Myocardial infarction in rats was induced subcutaneously by isoproterenol (100 mg/kg, s.c.) at an interval of 24h on 6th and 7th day. On 8th day, electrocardiographic (ECG) pattern, gravimetric and biochemical parameters were assessed. Isoproterenol exhibited changes in ECG pattern, including significant ST-segment elevation and increase in the serum troponin-T level by 317% as compared to control rats.
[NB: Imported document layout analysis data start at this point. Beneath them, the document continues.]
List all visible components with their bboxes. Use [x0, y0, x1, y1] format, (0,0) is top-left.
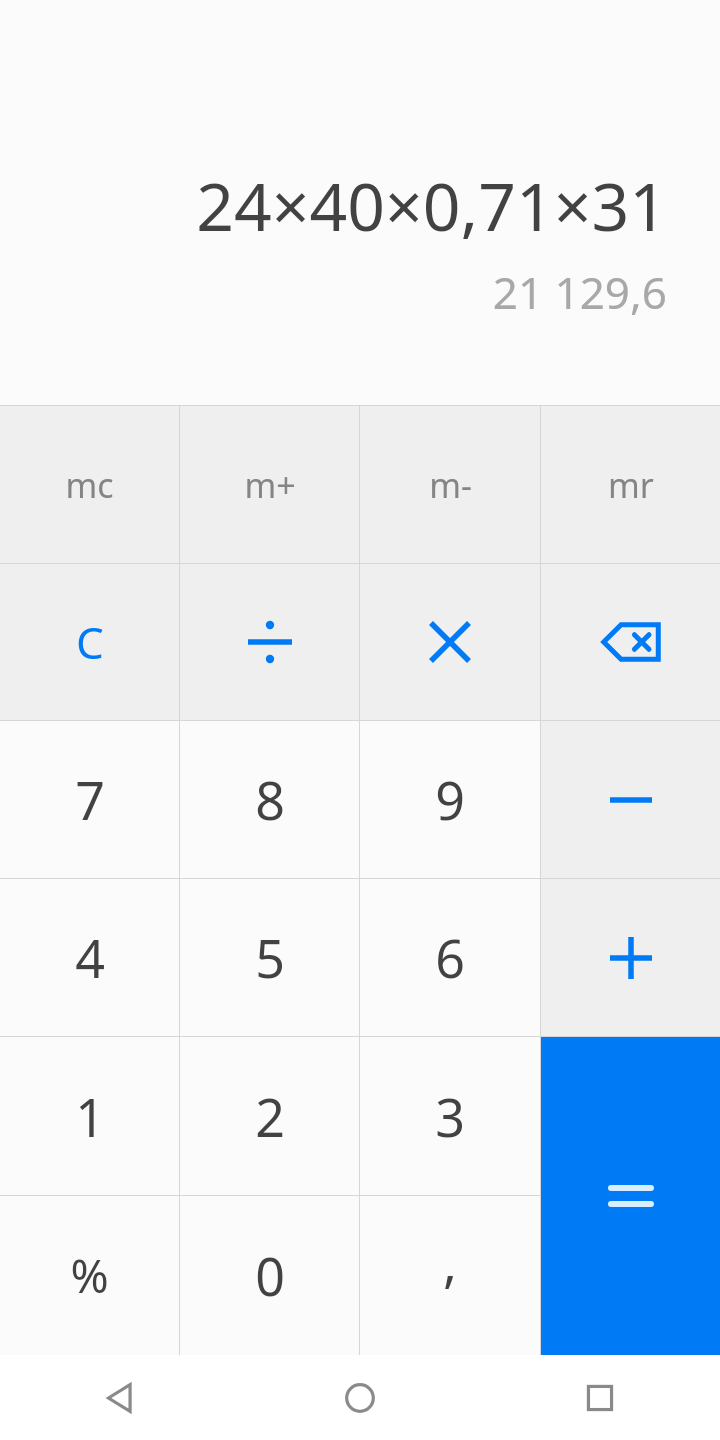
staticText: 3 — [435, 1081, 465, 1152]
button[interactable]: Equals — [541, 1037, 720, 1355]
staticText: % — [70, 1244, 109, 1307]
button[interactable]: Backspace — [541, 564, 720, 720]
staticText: C — [76, 612, 104, 672]
button[interactable]: 1 — [0, 1037, 179, 1195]
button[interactable]: 2 — [180, 1037, 359, 1195]
staticText: mr — [608, 462, 654, 508]
staticText: 24×40×0,71×31 — [196, 160, 667, 250]
button[interactable]: Back — [0, 1355, 240, 1440]
button[interactable]: mc — [0, 406, 179, 563]
button[interactable]: 4 — [0, 879, 179, 1036]
staticText: m- — [429, 462, 472, 508]
button[interactable]: Divide — [180, 564, 359, 720]
staticText: m+ — [244, 462, 296, 508]
button[interactable]: m+ — [180, 406, 359, 563]
staticText: 1 — [75, 1081, 105, 1152]
button[interactable]: 9 — [360, 721, 540, 878]
button[interactable]: , — [360, 1196, 540, 1355]
button[interactable]: Plus — [541, 879, 720, 1036]
button[interactable]: Multiply — [360, 564, 540, 720]
staticText: 21 129,6 — [492, 262, 667, 322]
button[interactable]: 5 — [180, 879, 359, 1036]
button[interactable]: mr — [541, 406, 720, 563]
button[interactable]: C — [0, 564, 179, 720]
button[interactable]: 7 — [0, 721, 179, 878]
button[interactable]: 6 — [360, 879, 540, 1036]
button[interactable]: % — [0, 1196, 179, 1355]
staticText: 0 — [255, 1240, 285, 1311]
button[interactable]: Recent apps — [480, 1355, 720, 1440]
staticText: mc — [65, 462, 114, 508]
staticText: 8 — [255, 764, 285, 835]
button[interactable]: Minus — [541, 721, 720, 878]
staticText: 5 — [255, 922, 285, 993]
button[interactable]: 8 — [180, 721, 359, 878]
staticText: , — [443, 1226, 457, 1297]
staticText: 7 — [75, 764, 105, 835]
staticText: 6 — [435, 922, 465, 993]
button[interactable]: m- — [360, 406, 540, 563]
button[interactable]: Home — [240, 1355, 480, 1440]
staticText: 4 — [75, 922, 105, 993]
staticText: 9 — [435, 764, 465, 835]
button[interactable]: 3 — [360, 1037, 540, 1195]
staticText: 2 — [255, 1081, 285, 1152]
button[interactable]: 0 — [180, 1196, 359, 1355]
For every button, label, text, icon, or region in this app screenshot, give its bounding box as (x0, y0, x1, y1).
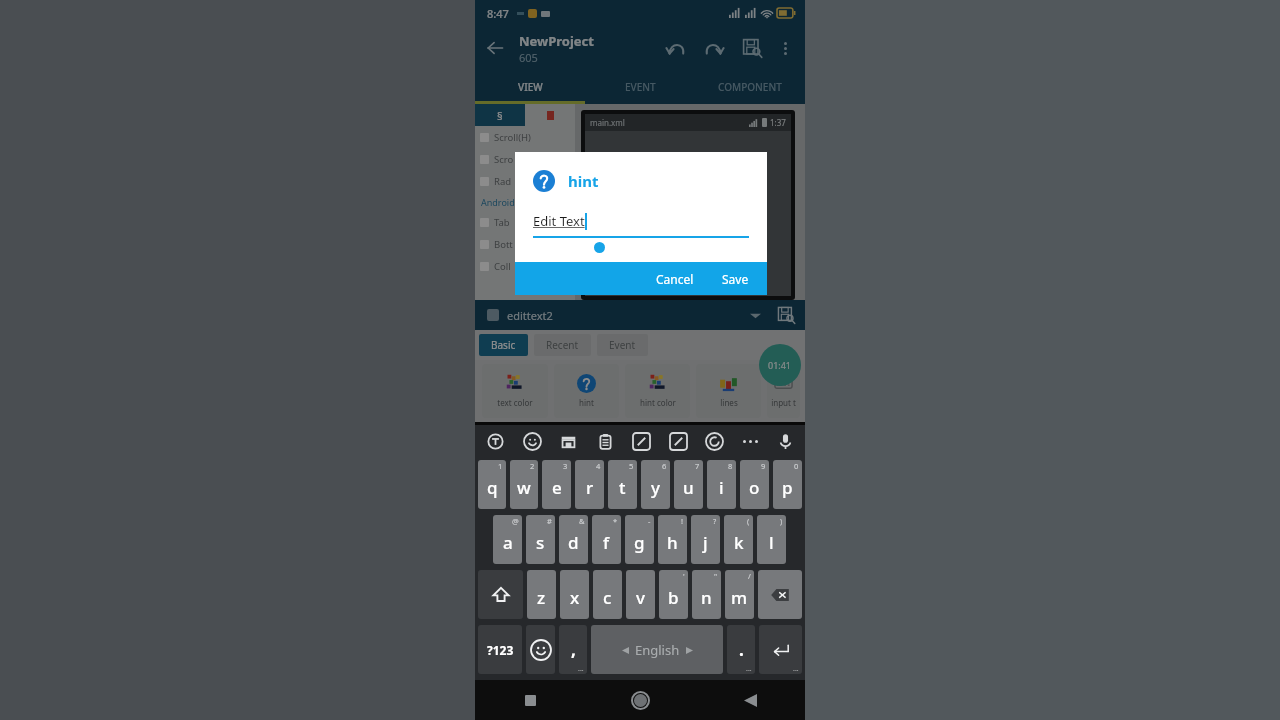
button[interactable]: More (739, 430, 761, 452)
button[interactable]: & (559, 515, 588, 564)
button[interactable]: Event (597, 334, 648, 356)
staticText: Save (722, 271, 749, 287)
button[interactable]: Search (702, 429, 726, 453)
button[interactable]: Back (695, 680, 805, 720)
button[interactable]: @ (493, 515, 522, 564)
button[interactable]: , (559, 625, 587, 674)
button[interactable]: Basic (479, 334, 528, 356)
button[interactable]: COMPONENT (695, 70, 805, 104)
staticText: g (634, 531, 645, 554)
button[interactable]: Sticker (556, 429, 580, 453)
button[interactable]: Settings (629, 429, 653, 453)
button[interactable]: Save (733, 29, 771, 67)
button[interactable]: 4 (575, 460, 604, 509)
button[interactable]: Numbers (666, 429, 690, 453)
button[interactable]: Save (708, 265, 767, 293)
button[interactable]: Voice input (773, 429, 797, 453)
staticText: Cancel (656, 271, 694, 287)
staticText: j (703, 531, 708, 554)
button[interactable]: Key (759, 625, 802, 674)
button[interactable] (525, 104, 575, 126)
button[interactable]: Undo (657, 29, 695, 67)
button[interactable]: Rad (480, 170, 575, 192)
button[interactable]: edittext2 (475, 300, 805, 330)
staticText: Event (609, 338, 636, 352)
button[interactable]: VIEW (475, 70, 585, 104)
button[interactable]: More options (771, 34, 799, 62)
button[interactable]: Save project (775, 304, 797, 326)
button[interactable]: x (560, 570, 589, 619)
button[interactable]: Key (478, 570, 523, 619)
staticText: h (667, 531, 678, 554)
button[interactable]: - (625, 515, 654, 564)
button[interactable]: Tab (480, 211, 575, 233)
staticText: k (734, 531, 744, 554)
button[interactable]: ?123 (478, 625, 522, 674)
button[interactable]: ! (658, 515, 687, 564)
button[interactable]: 9 (740, 460, 769, 509)
button[interactable]: / (725, 570, 754, 619)
staticText: Tab (494, 216, 510, 229)
button[interactable]: Back (475, 28, 515, 68)
button[interactable]: hint (554, 364, 619, 418)
button[interactable]: Key (758, 570, 802, 619)
staticText: q (487, 476, 498, 499)
staticText: 7 (695, 461, 700, 471)
button[interactable]: 2 (510, 460, 538, 509)
button[interactable]: 0 (773, 460, 802, 509)
button[interactable]: Emoji (520, 429, 544, 453)
staticText: VIEW (518, 80, 543, 94)
staticText: ... (793, 664, 799, 674)
button[interactable]: lines (696, 364, 761, 418)
button[interactable]: v (626, 570, 655, 619)
button[interactable]: # (526, 515, 555, 564)
button[interactable]: ' (659, 570, 688, 619)
button[interactable]: ) (757, 515, 786, 564)
staticText: n (701, 586, 712, 609)
staticText: t (619, 476, 626, 499)
button[interactable]: ? (691, 515, 720, 564)
staticText: Coll (494, 260, 511, 273)
button[interactable]: Recent (534, 334, 591, 356)
staticText: 8 (728, 461, 733, 471)
button[interactable]: 8 (707, 460, 736, 509)
button[interactable]: Key (526, 625, 555, 674)
button[interactable]: English (591, 625, 723, 674)
button[interactable]: ( (724, 515, 753, 564)
button[interactable]: . (727, 625, 755, 674)
button[interactable]: 3 (542, 460, 571, 509)
staticText: Basic (491, 338, 516, 352)
button[interactable]: Translate (483, 429, 507, 453)
staticText: hint (568, 171, 599, 191)
button[interactable]: c (593, 570, 622, 619)
button[interactable]: Scroll(H) (480, 126, 575, 148)
button[interactable]: 6 (641, 460, 670, 509)
staticText: s (536, 531, 545, 554)
button[interactable]: hint color (625, 364, 690, 418)
staticText: Android (481, 196, 515, 208)
button[interactable]: z (527, 570, 556, 619)
staticText: ? (713, 516, 717, 526)
button[interactable]: input t (767, 364, 800, 418)
button[interactable]: text color (482, 364, 548, 418)
staticText: Edit Text (533, 212, 585, 230)
button[interactable]: Recents (475, 680, 585, 720)
button[interactable]: Bott (480, 233, 575, 255)
staticText: English (635, 641, 680, 659)
button[interactable]: 1 (478, 460, 506, 509)
staticText: ?123 (487, 642, 514, 658)
button[interactable]: * (592, 515, 621, 564)
staticText: v (636, 586, 645, 609)
button[interactable]: Coll (480, 255, 575, 277)
button[interactable]: § (475, 104, 525, 126)
button[interactable]: Clipboard (593, 429, 617, 453)
button[interactable]: Home (585, 680, 695, 720)
button[interactable]: 7 (674, 460, 703, 509)
button[interactable]: 5 (608, 460, 637, 509)
button[interactable]: EVENT (585, 70, 695, 104)
button[interactable]: Scro (480, 148, 575, 170)
button[interactable]: Cancel (642, 265, 708, 293)
staticText: 2 (530, 461, 535, 471)
button[interactable]: " (692, 570, 721, 619)
button[interactable]: Redo (695, 29, 733, 67)
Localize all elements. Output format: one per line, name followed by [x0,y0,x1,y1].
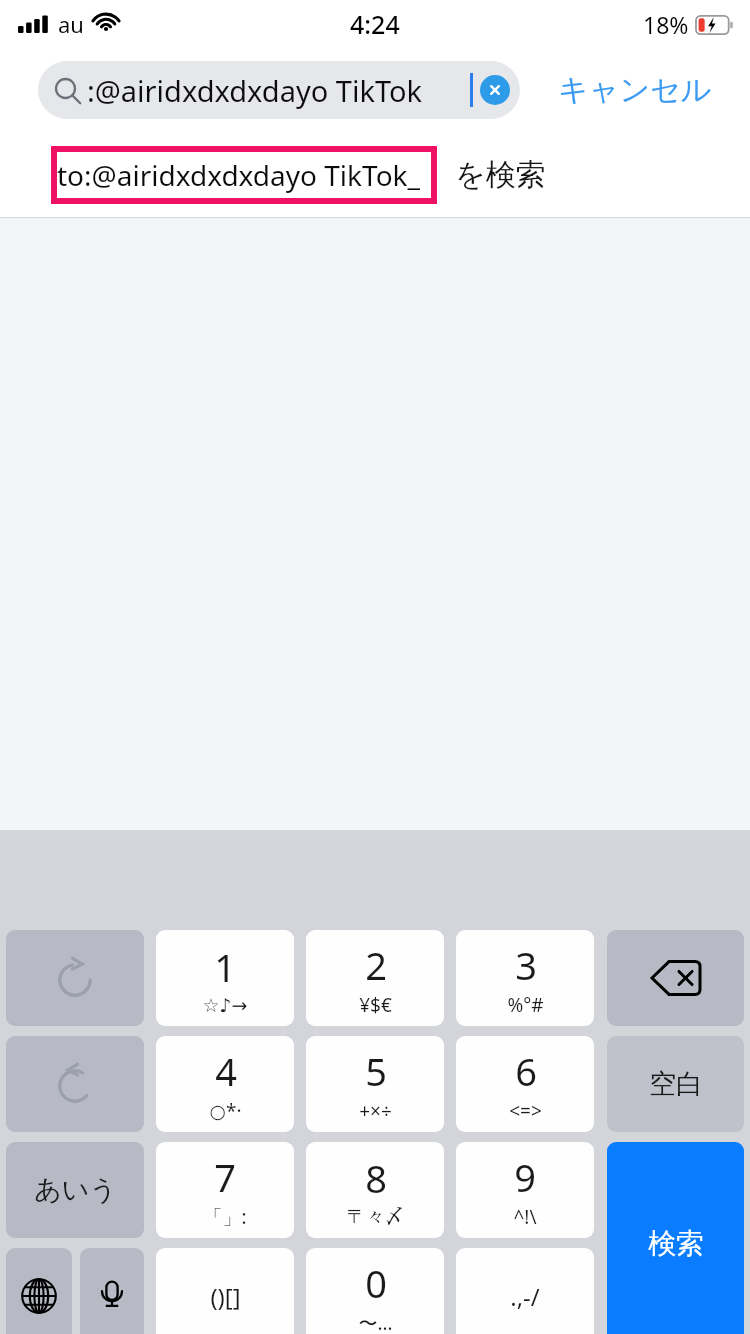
button[interactable] [6,1036,144,1132]
staticText: 0 [365,1257,387,1309]
button[interactable]: 9 [456,1142,594,1238]
staticText: 1 [214,941,236,993]
staticText: 6 [515,1045,537,1097]
button[interactable]: ()[] [156,1248,294,1334]
staticText: 4:24 [350,7,400,41]
staticText: 9 [514,1151,536,1203]
staticText: au [58,9,84,39]
staticText: .,-/ [510,1280,540,1313]
button[interactable]: Delete [607,930,744,1026]
staticText: 8 [365,1152,387,1204]
button[interactable]: Clear text [480,75,510,105]
staticText: ¥$€ [359,992,392,1018]
staticText: 18% [643,9,689,40]
button[interactable]: 7 [156,1142,294,1238]
button[interactable]: 6 [456,1036,594,1132]
button[interactable] [6,930,144,1026]
staticText: <=> [509,1098,542,1124]
staticText: 5 [365,1045,387,1097]
button[interactable]: .,-/ [456,1248,594,1334]
staticText: 4 [215,1045,237,1097]
button[interactable]: 1 [156,930,294,1026]
staticText: %°# [507,992,544,1018]
staticText: :@airidxdxdxdayo TikTok [87,71,470,110]
staticText: を検索 [455,156,546,194]
staticText: 〒々〆 [347,1205,404,1229]
button[interactable]: 2 [306,930,444,1026]
button[interactable]: 検索 [607,1142,744,1334]
staticText: 2 [365,939,387,991]
button[interactable]: 0 [306,1248,444,1334]
staticText: 〜… [358,1310,393,1334]
staticText: ^!\ [513,1204,537,1230]
staticText: ☆♪→ [202,994,248,1016]
button[interactable]: Switch keyboard [6,1248,72,1334]
button[interactable]: 空白 [607,1036,744,1132]
button[interactable]: Kana keyboard [6,1142,144,1238]
button[interactable]: キャンセル [558,61,712,119]
staticText: ()[] [210,1280,241,1313]
button[interactable]: :@airidxdxdxdayo TikTok [38,61,520,119]
staticText: 空白 [649,1067,703,1101]
staticText: あいう [34,1173,117,1207]
button[interactable]: 5 [306,1036,444,1132]
button[interactable]: 3 [456,930,594,1026]
staticText: 7 [214,1151,236,1203]
button[interactable]: 8 [306,1142,444,1238]
button[interactable]: to:@airidxdxdxdayo TikTok_ [0,132,750,218]
staticText: キャンセル [558,71,712,109]
staticText: 3 [515,939,537,991]
staticText: 検索 [648,1226,704,1261]
button[interactable]: 4 [156,1036,294,1132]
staticText: 「」: [203,1204,247,1230]
staticText: +×÷ [359,1098,392,1124]
button[interactable]: Dictation [80,1248,144,1334]
staticText: ○*· [209,1098,242,1124]
staticText: to:@airidxdxdxdayo TikTok_ [57,156,420,194]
Moreover, cardiac injury markers (creatine kinase-MB, lactate dehydrogenase, alanine aminotransferase) underwent a notable rise in serum of infarcted animals. Else, a disturbance in lipids profile and significant increase in lipase and angiotensin-converting enzyme (ACE) activities and heart weight ratio were observed in isoproterenol group. However, pre- and co-treatment with hydroxytyrosol (2 and 5mg/kg) improved the myocardium injury, restored the hemodynamic function and inhibited the ACE activity that prevent cardiac hypertrophy and remodeling.
Overall, these findings demonstrated that hydroxytyrosol exerted a potent cardioprotective effect against isoproterenol-induced myocardial infarction.